Training for the Model You Return: Improving Optimization for Iterate-Averaged Language Models
Researchers present PACE, a novel optimizer training method that improves language model performance by optimizing for iterate-averaged weights rather than final training weights. By formulating the problem as an optimal-control challenge and wrapping AdamW with a clipped pulling mechanism toward exponential moving averages, PACE demonstrates theoretical convergence improvements and empirical gains across 1-2B parameter models and GPT-2 pretraining.
This research addresses a practical disconnect in modern language model training: most production LM pipelines deploy averaged model weights rather than final training iterates, yet optimization algorithms are designed to minimize final-iterate loss. The gap between what we train for and what we actually use has gone largely unexamined until this work.
The technical contribution stems from optimal-control theory applied to stochastic optimization. By modeling the problem in continuous time with a quadratic approximation, researchers derived a control strategy that balances performance improvement against computational overhead. PACE implements this as a lightweight modifier to AdamW, using clipped per-coordinate control strength to pull live weights toward their exponential moving average. This elegant simplicity enables practical adoption without extensive hyperparameter tuning.
The theoretical guarantees are meaningful but bounded—PACE achieves standard convergence rates up to a factor dependent on the averaging rule, and can improve limiting error arbitrarily on certain quadratic instances.

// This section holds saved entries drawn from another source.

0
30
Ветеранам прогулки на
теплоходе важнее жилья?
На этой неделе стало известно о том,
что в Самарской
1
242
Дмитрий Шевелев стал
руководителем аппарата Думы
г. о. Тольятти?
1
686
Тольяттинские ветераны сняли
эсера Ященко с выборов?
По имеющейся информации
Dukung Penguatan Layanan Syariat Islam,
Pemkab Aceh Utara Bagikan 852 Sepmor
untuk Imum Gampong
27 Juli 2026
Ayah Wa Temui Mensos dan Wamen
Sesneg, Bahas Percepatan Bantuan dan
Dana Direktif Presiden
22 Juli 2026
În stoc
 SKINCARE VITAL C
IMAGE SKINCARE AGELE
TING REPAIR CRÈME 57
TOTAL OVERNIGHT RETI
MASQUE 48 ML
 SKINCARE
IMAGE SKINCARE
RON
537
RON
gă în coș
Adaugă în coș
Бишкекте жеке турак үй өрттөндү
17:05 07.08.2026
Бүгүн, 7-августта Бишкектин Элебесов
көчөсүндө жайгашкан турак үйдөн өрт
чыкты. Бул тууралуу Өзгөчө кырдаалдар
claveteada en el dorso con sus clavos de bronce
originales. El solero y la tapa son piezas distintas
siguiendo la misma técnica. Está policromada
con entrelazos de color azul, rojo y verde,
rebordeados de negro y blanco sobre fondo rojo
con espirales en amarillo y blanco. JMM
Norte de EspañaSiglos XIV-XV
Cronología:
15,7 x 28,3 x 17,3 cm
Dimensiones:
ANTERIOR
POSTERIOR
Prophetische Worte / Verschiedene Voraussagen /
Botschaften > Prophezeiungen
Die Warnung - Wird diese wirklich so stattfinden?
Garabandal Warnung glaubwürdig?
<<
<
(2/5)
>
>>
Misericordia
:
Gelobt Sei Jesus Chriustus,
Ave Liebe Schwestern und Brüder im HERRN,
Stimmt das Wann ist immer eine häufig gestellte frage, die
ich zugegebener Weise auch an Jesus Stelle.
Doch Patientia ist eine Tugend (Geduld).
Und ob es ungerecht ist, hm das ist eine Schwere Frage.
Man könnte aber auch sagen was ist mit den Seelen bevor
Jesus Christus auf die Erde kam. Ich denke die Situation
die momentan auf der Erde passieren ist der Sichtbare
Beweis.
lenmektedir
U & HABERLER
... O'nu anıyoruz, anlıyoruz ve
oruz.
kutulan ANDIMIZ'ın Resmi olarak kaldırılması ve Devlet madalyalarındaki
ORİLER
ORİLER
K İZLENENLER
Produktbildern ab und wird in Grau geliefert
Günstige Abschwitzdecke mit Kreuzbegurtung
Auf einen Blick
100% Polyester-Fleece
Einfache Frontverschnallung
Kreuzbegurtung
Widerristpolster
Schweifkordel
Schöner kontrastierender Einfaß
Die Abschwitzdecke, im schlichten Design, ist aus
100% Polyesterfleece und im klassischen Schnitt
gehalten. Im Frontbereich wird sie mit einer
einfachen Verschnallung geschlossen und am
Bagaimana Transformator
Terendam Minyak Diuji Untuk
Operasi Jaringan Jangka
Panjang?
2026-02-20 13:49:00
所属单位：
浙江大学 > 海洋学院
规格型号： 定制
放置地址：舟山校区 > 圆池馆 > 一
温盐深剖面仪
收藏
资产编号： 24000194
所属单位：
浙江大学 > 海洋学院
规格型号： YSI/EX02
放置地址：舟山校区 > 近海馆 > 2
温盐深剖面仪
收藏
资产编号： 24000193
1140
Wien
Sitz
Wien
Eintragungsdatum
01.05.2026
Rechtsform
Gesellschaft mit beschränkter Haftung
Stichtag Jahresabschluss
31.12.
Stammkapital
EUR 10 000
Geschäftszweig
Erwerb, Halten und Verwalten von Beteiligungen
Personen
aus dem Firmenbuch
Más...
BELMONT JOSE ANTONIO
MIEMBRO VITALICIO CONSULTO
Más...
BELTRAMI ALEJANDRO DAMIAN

Empirically, results span supervised fine-tuning of 1-2B models and GPT-2 pretraining on FineWeb, showing consistent improvements over both vanilla AdamW and EMA-evaluated AdamW across varied learning rates and schedules.
For the AI development community, this work highlights an under-optimized dimension in training pipelines. While the improvements appear incremental rather than transformative, they operate at the foundation of model training—the kind of systematic refinement that compounds across the industry. The method's lightweight nature and compatibility with existing workflows increases adoption likelihood. However, the scope remains primarily academic and research-focused rather than immediately impacting production systems at scale.

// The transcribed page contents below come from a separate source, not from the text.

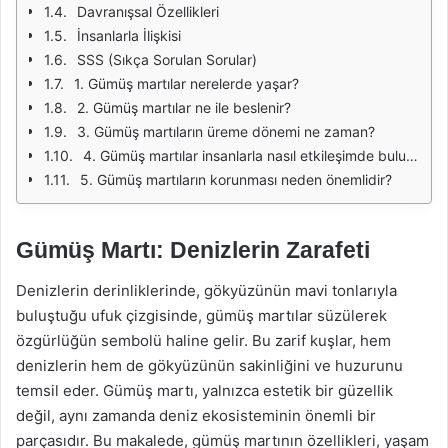
Davranışsal Özellikleri
İnsanlarla İlişkisi
SSS (Sıkça Sorulan Sorular)
1. Gümüş martılar nerelerde yaşar?
2. Gümüş martılar ne ile beslenir?
3. Gümüş martıların üreme dönemi ne zaman?
4. Gümüş martılar insanlarla nasıl etkileşimde bulunur?
5. Gümüş martıların korunması neden önemlidir?
Gümüş Martı: Denizlerin Zarafeti
Denizlerin derinliklerinde, gökyüzünün mavi tonlarıyla
buluştuğu ufuk çizgisinde, gümüş martılar süzülerek
özgürlüğün sembolü haline gelir. Bu zarif kuşlar, hem
denizlerin hem de gökyüzünün sakinliğini ve huzurunu
temsil eder. Gümüş martı, yalnızca estetik bir güzellik
değil, aynı zamanda deniz ekosisteminin önemli bir
parçasıdır. Bu makalede, gümüş martının özellikleri, yaşam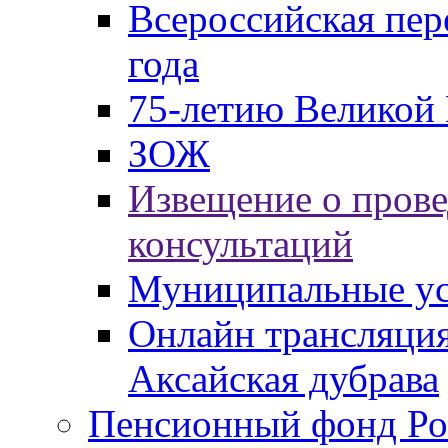
Всероссийская пер
года
75-летию Великой 
ЗОЖ
Извещение о пров
консультаций
Муниципальные ус
Онлайн трансляция
Аксайская дубрава
Пенсионный фонд Ро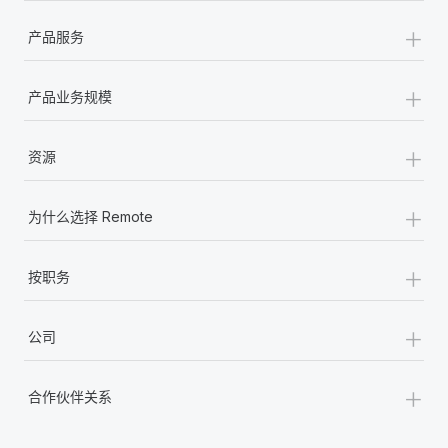
+
产品服务
+
产品业务规模
+
资源
+
为什么选择 Remote
+
按职务
+
公司
+
合作伙伴关系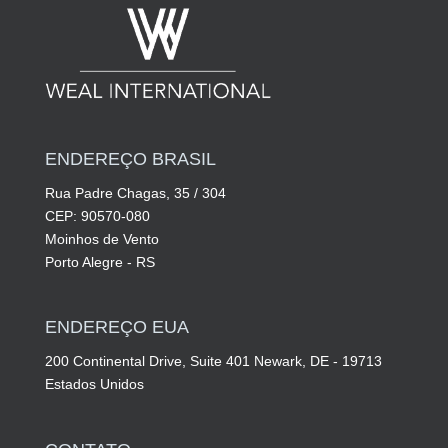
ENDEREÇO BRASIL
Rua Padre Chagas, 35 / 304
CEP: 90570-080
Moinhos de Vento
Porto Alegre - RS
ENDEREÇO EUA
200 Continental Drive, Suite 401 Newark, DE - 19713
Estados Unidos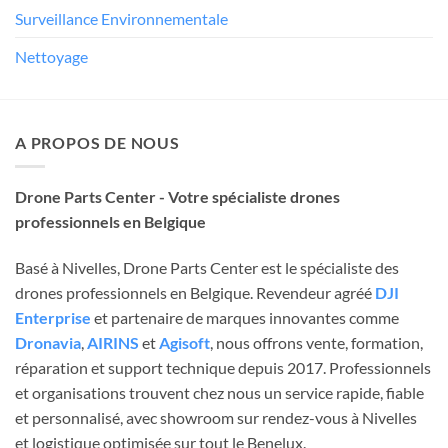
Surveillance Environnementale
Nettoyage
A PROPOS DE NOUS
Drone Parts Center - Votre spécialiste drones
professionnels en Belgique
Basé à Nivelles, Drone Parts Center est le spécialiste des
drones professionnels en Belgique. Revendeur agréé
DJI
Enterprise
et partenaire de marques innovantes comme
Dronavia
,
AIRINS
et
Agisoft
, nous offrons vente, formation,
réparation et support technique depuis 2017. Professionnels
et organisations trouvent chez nous un service rapide, fiable
et personnalisé, avec showroom sur rendez-vous à Nivelles
et logistique optimisée sur tout le Benelux.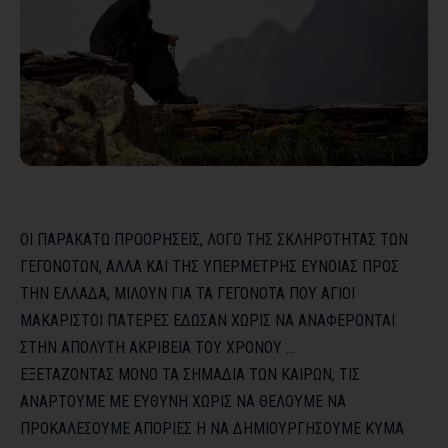
ΟΙ ΠΑΡΑΚΑΤΩ ΠΡΟΟΡΗΣΕΙΣ, ΛΟΓΩ ΤΗΣ ΣΚΛΗΡΟΤΗΤΑΣ ΤΩΝ
ΓΕΓΟΝΟΤΩΝ, ΑΛΛΑ ΚΑΙ ΤΗΣ ΥΠΕΡΜΕΤΡΗΣ ΕΥΝΟΙΑΣ ΠΡΟΣ
ΤΗΝ ΕΛΛΑΔΑ, ΜΙΛΟΥΝ ΓΙΑ ΤΑ ΓΕΓΟΝΟΤΑ ΠΟΥ ΑΓΙΟΙ
ΜΑΚΑΡΙΣΤΟΙ ΠΑΤΕΡΕΣ ΕΔΩΣΑΝ ΧΩΡΙΣ ΝΑ ΑΝΑΦΕΡΟΝΤΑΙ
ΣΤΗΝ ΑΠΟΛΥΤΗ ΑΚΡΙΒΕΙΑ ΤΟΥ ΧΡΟΝΟΥ …
ΕΞΕΤΑΖΟΝΤΑΣ ΜΟΝΟ ΤΑ ΣΗΜΑΔΙΑ ΤΩΝ ΚΑΙΡΩΝ, ΤΙΣ
ΑΝΑΡΤΟΥΜΕ ΜΕ ΕΥΘΥΝΗ ΧΩΡΙΣ ΝΑ ΘΕΛΟΥΜΕ ΝΑ
ΠΡΟΚΑΛΕΣΟΥΜΕ ΑΠΟΡΙΕΣ Η ΝΑ ΔΗΜΙΟΥΡΓΗΣΟΥΜΕ ΚΥΜΑ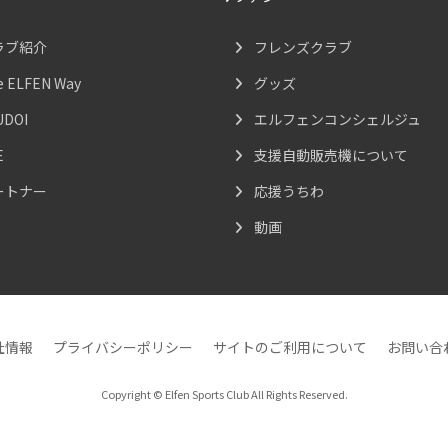
ラブ紹介
フレンズクラブ
e ELFEN Way
グッズ
UDOI
エルフェンコンシェルジュ
E
支援自動販売機について
ートナー
応援うちわ
動画
社情報
プライバシーポリシー
サイトのご利用について
お問い合
Copyright © Elfen Sports Club All Rights Reserved.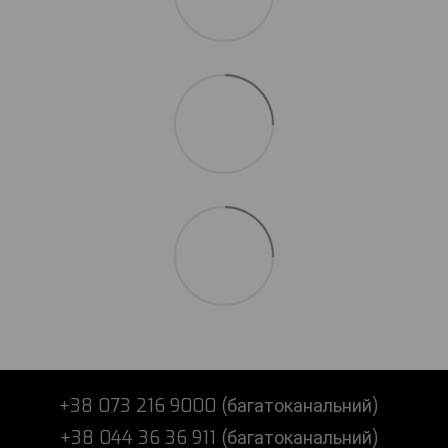
+38 073 216 9000 (багатоканальний)
+38 044 36 36 911 (багатоканальний)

- →PACE optimizer pulls live weights toward exponential moving averages during training, optimizing directly for the averaged model weights that are actually deployed.

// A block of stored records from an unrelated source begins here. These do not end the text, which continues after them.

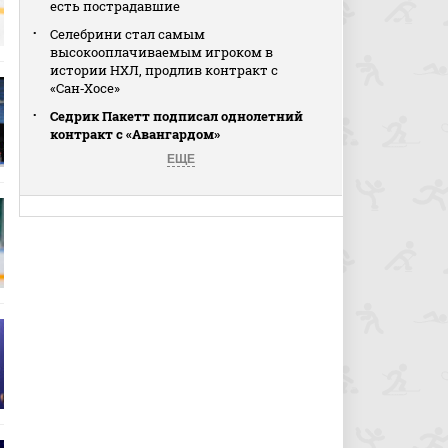
есть пострадавшие
Селебрини стал самым
высокооплачиваемым игроком в
истории НХЛ, продлив контракт с
«Сан‑Хосе»
Седрик Пакетт подписал однолетний
контракт с «Авангардом»
ЕЩЕ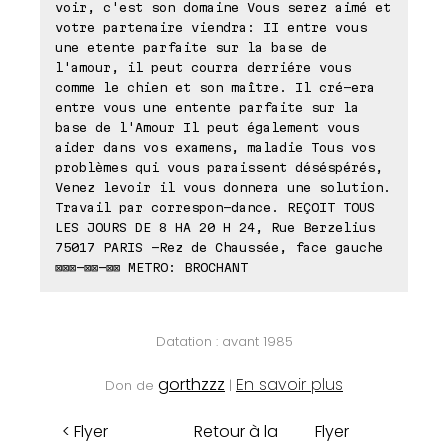
voir, c'est son domaine Vous serez aimé et
votre partenaire viendra: II entre vous
une etente parfaite sur la base de
l'amour, il peut courra derriére vous
comme le chien et son maître. Il cré-era
entre vous une entente parfaite sur la
base de l'Amour Il peut également vous
aider dans vos examens, maladie Tous vos
problèmes qui vous paraissent déséspérés,
Venez levoir il vous donnera une solution.
Travail par correspon-dance. REÇOIT TOUS
LES JOURS DE 8 HA 20 H 24, Rue Berzelius
75017 PARIS -Rez de Chaussée, face gauche
⊠⊠⊠-⊠⊠-⊠⊠ METRO: BROCHANT
Datation : avant 1985
gorthzzz
En savoir plus
Don de
|
< Flyer
Retour à la
Flyer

- →Theoretical analysis proves convergence at standard rates with potential for strictly improving limiting error in quadratic settings by arbitrarily large factors.
- →Empirical validation shows consistent improvements over AdamW across 1-2B parameter supervised fine-tuning and GPT-2 pretraining on FineWeb.
- →The method wraps AdamW as a lightweight modifier requiring minimal integration effort into existing training pipelines.
- →Results hold robustness across varied hyperparameters including learning rates and decay schedules, suggesting broad applicability.